The Grand Canyon State’s business community has no better cheerleader than Arizona Chamber of Commerce and Industry CEO Glenn Hamer.
However, in our view, his current effort to take the Arizona Corporation Commission and the Citizens Clean Elections Commission to task for trying to inject much-needed transparency into our elections is not in the best interest of Arizona voters. We decided to respond together.
Both of our offices have clearly defined responsibilities under Arizona law. Voters approved Clean Elections in 1998 and Arizona is just one of a handful of states that have elected utility regulators.
Until the Citizens United case, utilities that wanted to advocate for or against the election of its regulators had to disclose such spending. In 2012, the campaign arm of Mr. Hamer’s chamber spent money donated by APS and Southwest Gas in Corporation Commission races. At the time, both companies had stated policies of refraining from spending in Corporation Commission races. Mr. Hamer honorably took responsibility for that mistake.
In 2014, the primary and general election contests drew millions of dollars in so-called dark money spending. Never before had so many political ads received so much attention. It was part of the most expensive, least transparent election in our history.
To be sure, no law or regulation prevents any utility or any other American corporation from participating in elections. Both the Arizona Corporation Commission and the Clean Elections Commission seek to ensure that entities that are obligated to file campaign finance reports do so and that there are clear rules so both election spenders and the public can understand how money is spent by and on behalf of candidates. Neither of us argues the lawful right of companies to spend money in the political arena, but voters should have more information, not less.
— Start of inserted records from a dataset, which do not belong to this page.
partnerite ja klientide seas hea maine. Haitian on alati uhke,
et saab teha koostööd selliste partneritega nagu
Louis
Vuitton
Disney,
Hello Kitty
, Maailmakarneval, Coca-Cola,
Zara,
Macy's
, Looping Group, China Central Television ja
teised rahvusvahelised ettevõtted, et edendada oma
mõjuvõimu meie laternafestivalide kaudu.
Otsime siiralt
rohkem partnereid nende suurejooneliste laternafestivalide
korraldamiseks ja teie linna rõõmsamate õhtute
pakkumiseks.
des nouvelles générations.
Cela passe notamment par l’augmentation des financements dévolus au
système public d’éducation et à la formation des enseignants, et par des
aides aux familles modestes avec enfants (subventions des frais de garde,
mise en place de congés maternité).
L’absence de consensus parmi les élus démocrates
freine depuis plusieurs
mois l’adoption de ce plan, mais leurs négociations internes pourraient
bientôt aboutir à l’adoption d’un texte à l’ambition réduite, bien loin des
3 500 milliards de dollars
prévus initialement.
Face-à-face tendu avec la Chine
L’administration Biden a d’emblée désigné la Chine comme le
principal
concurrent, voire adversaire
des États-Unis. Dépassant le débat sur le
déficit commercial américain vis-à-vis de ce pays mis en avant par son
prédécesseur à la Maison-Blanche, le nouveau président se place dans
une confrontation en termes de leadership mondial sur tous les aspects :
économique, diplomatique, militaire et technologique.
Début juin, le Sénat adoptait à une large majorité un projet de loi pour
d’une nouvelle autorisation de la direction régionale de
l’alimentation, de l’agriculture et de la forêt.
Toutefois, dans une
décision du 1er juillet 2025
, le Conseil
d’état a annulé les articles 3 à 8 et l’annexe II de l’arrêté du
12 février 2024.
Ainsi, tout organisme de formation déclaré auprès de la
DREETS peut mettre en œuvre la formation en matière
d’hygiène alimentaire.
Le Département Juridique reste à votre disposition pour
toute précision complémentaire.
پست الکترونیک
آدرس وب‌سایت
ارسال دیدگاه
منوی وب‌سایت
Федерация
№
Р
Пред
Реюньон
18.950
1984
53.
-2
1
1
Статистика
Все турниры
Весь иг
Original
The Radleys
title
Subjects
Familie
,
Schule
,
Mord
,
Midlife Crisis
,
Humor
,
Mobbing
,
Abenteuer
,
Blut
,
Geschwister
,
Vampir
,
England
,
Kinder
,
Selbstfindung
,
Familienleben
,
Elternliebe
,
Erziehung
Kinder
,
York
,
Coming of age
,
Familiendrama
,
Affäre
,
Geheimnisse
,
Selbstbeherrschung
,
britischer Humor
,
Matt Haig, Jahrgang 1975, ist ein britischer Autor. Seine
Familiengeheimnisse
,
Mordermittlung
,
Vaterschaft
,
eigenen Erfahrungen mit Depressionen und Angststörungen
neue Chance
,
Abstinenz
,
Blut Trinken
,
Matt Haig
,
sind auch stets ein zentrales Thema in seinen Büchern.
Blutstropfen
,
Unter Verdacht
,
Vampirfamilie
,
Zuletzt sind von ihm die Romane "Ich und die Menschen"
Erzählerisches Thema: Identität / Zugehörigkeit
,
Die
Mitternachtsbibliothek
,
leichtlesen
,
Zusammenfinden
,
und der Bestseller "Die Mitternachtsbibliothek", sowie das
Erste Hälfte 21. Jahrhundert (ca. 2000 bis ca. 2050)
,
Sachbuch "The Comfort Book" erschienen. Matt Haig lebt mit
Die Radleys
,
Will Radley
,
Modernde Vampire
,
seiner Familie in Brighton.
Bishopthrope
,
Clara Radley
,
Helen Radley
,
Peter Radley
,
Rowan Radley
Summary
The Clean Elections Act clearly provides an independent campaign finance oversight role for the commission. And Article 15, Section 4 of the state Constitution reads:
“The corporation commission, and the several members thereof, shall have power to inspect and investigate the property, books, papers, business, methods, and affairs of any corporation whose stock shall be offered for sale to the public and of any public service corporation doing business within the state, and for the purpose of the commission, and of the several members thereof, shall have the power of a court of general jurisdiction to enforce the attendance of witnesses and the production of evidence by subpoena, attachment, and punishment, which said power shall extend throughout the state.”
Disclosure is the bedrock of our democracy. Voters should be able to follow the money, understand how campaigns are financed and how election dollars are spent. In this way, voters are able to make informed decisions.
While we welcome Mr. Hamer’s thoughts, he might want to brush up on the law and the state Constitution that show both the Arizona Corporation Commission and the Citizens Clean Elections Commission are acting within their authority. And doing so for the benefit of the people.
— Robert Burns is a member of the Arizona Corporation Commission and Thomas Koester is chairman of the Citizens Clean Elections Commission.